--- Records supplied ---
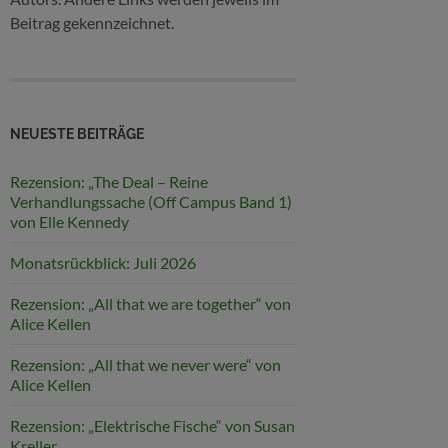
Beitrag gekennzeichnet.
NEUESTE BEITRÄGE
Rezension: „The Deal – Reine
Verhandlungssache (Off Campus Band 1)
von Elle Kennedy
Monatsrückblick: Juli 2026
Rezension: „All that we are together“ von
Alice Kellen
Rezension: „All that we never were“ von
Alice Kellen
Rezension: „Elektrische Fische“ von Susan
Kreller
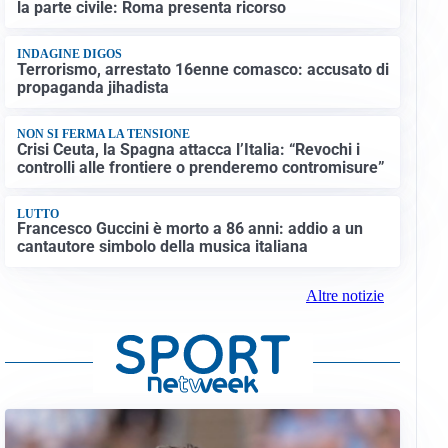
la parte civile: Roma presenta ricorso
INDAGINE DIGOS
Terrorismo, arrestato 16enne comasco: accusato di
propaganda jihadista
NON SI FERMA LA TENSIONE
Crisi Ceuta, la Spagna attacca l’Italia: “Revochi i
controlli alle frontiere o prenderemo contromisure”
LUTTO
Francesco Guccini è morto a 86 anni: addio a un
cantautore simbolo della musica italiana
Altre notizie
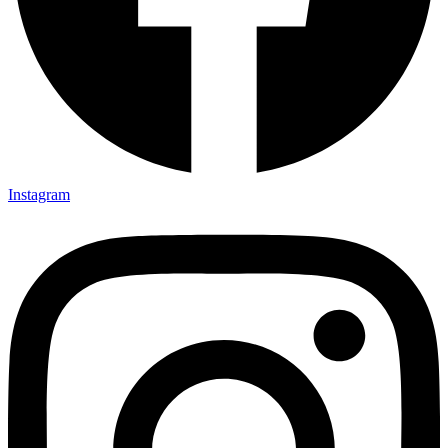
Instagram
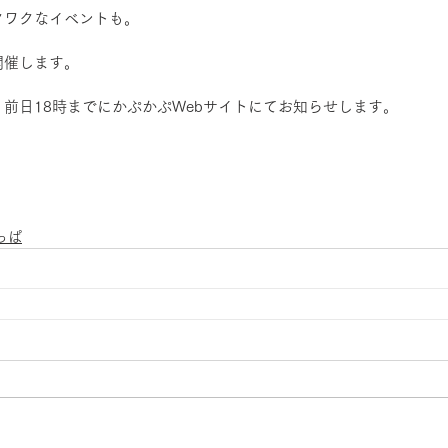
クワクなイベントも。
開催します。
前日18時までにかぷかぷWebサイトにてお知らせします。
っぱ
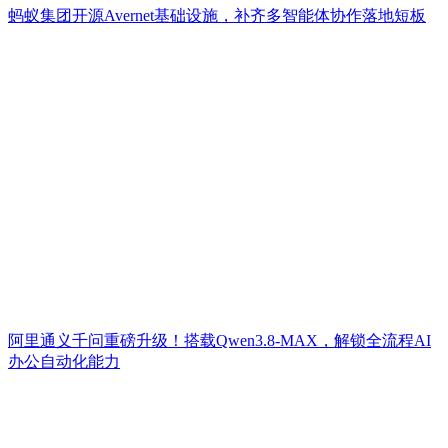
蚂蚁集团开源Avernet基础设施，补齐多智能体协作落地短板
阿里通义千问重磅升级！搭载Qwen3.8-MAX，解锁全流程AI
办公自动化能力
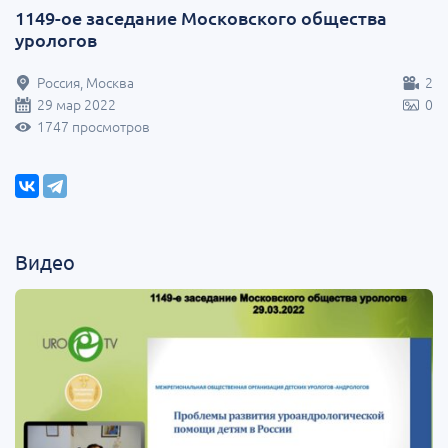
1149-ое заседание Московского общества
урологов
Россия, Москва
2
29 мар 2022
0
1747 просмотров
Видео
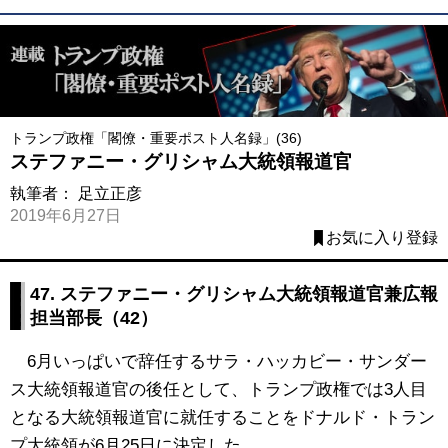
トランプ政権「閣僚・重要ポスト人名録」(36)
ステファニー・グリシャム大統領報道官
執筆者：
足立正彦
2019年6月27日
お気に入り登録
47.
ステファニー・グリシャム大統領報道官兼広報
担当部長（42
）
6月いっぱいで辞任するサラ・ハッカビー・サンダー
ス大統領報道官の後任として、トランプ政権では3人目
となる大統領報道官に就任することをドナルド・トラン
プ大統領が6月25日に決定した。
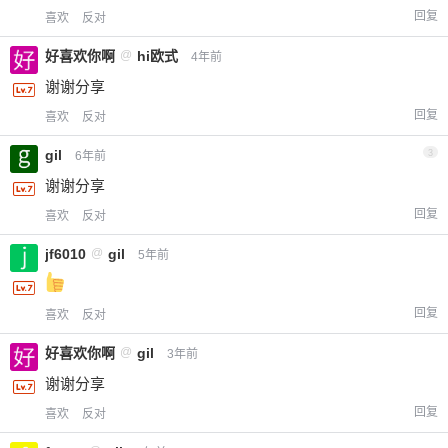
回复
喜欢
反对
好喜欢你啊
@
hi欧式
4年前
谢谢分享
回复
喜欢
反对
gil
3
6年前
谢谢分享
回复
喜欢
反对
jf6010
@
gil
5年前
回复
喜欢
反对
好喜欢你啊
@
gil
3年前
谢谢分享
回复
喜欢
反对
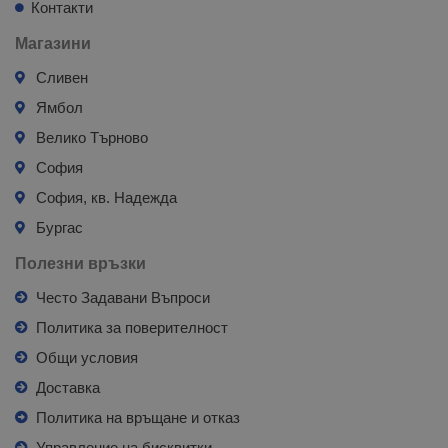
Контакти
Магазини
Сливен
Ямбол
Велико Търново
София
София, кв. Надежда
Бургас
Полезни връзки
Често Задавани Въпроси
Политика за поверителност
Общи условия
Доставка
Политика на връщане и отказ
Управление на бисквитки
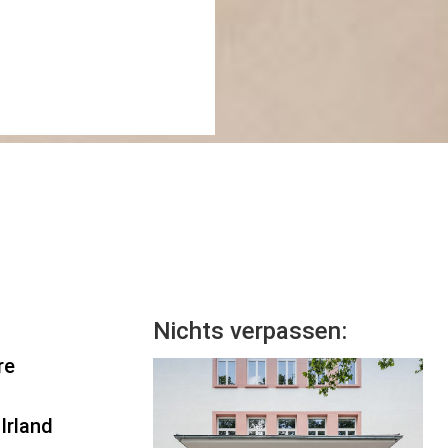
Nichts verpassen:
re
 Irland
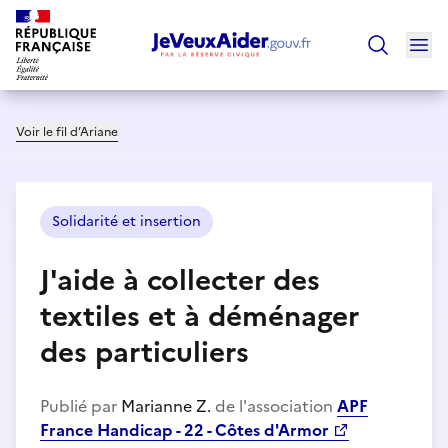
Ouv
Trouver un
Voir le fil d’Ariane
Solidarité et insertion
J'aide à collecter des
textiles et à déménager
des particuliers
Publié par
Marianne Z.
de l'association
APF
France Handicap - 22 - Côtes d'Armor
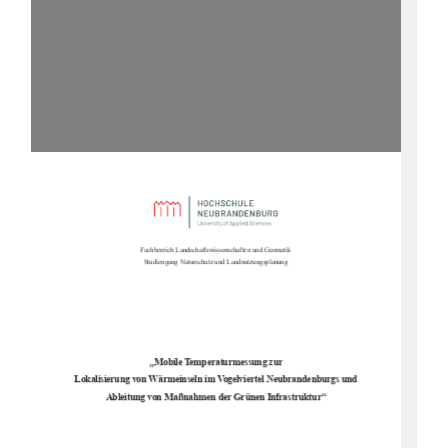
Fachbereich Landschaftswissenschaften und Geomatik 
Studiengang Naturschutz und Landnutzungsplanung 
„
Mobile Temperaturmessung zur  
Lokalisierung von Wärmeinseln im Vogelviertel Neubrandenburgs und  
“
Ableitung von Maßnahmen der Grünen Infrastruktur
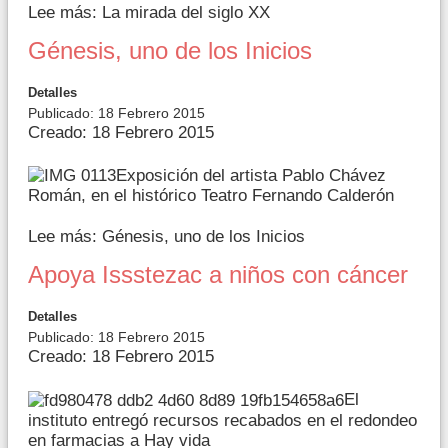
Lee más: La mirada del siglo XX
Génesis, uno de los Inicios
Detalles
Publicado: 18 Febrero 2015
Creado: 18 Febrero 2015
Exposición del artista Pablo Chávez
Román, en el histórico Teatro Fernando Calderón
Lee más: Génesis, uno de los Inicios
Apoya Issstezac a niños con cáncer
Detalles
Publicado: 18 Febrero 2015
Creado: 18 Febrero 2015
El
instituto entregó recursos recabados en el redondeo
en farmacias a Hay vida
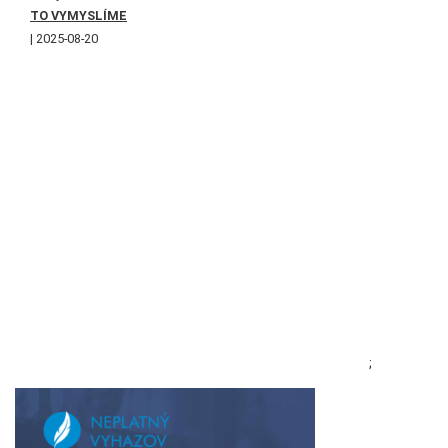
TO VYMYSLÍME
2025-08-20
;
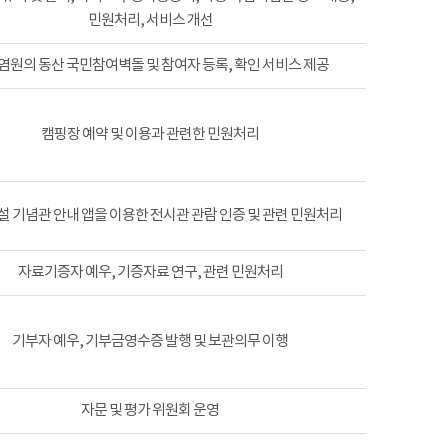
민원처리, 서비스 개선
염원의 동산 국민참여벽돌 및 참여자 등록, 확인 서비스 제공
캠핑장 예약 및 이용과 관련한 민원처리
 기념관 안내 앱을 이용한 전시관 관람 인증 및 관련 민원처리
자료기증자 예우, 기증자료 연구, 관련 민원처리
기부자 예우, 기부금영수증 발행 및 보관의무 이행
자문 및 평가 위원회 운영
---
### Your goal
Please count the lines above that hold the string "ステファニー" and reply with the number alone.

### Response area
2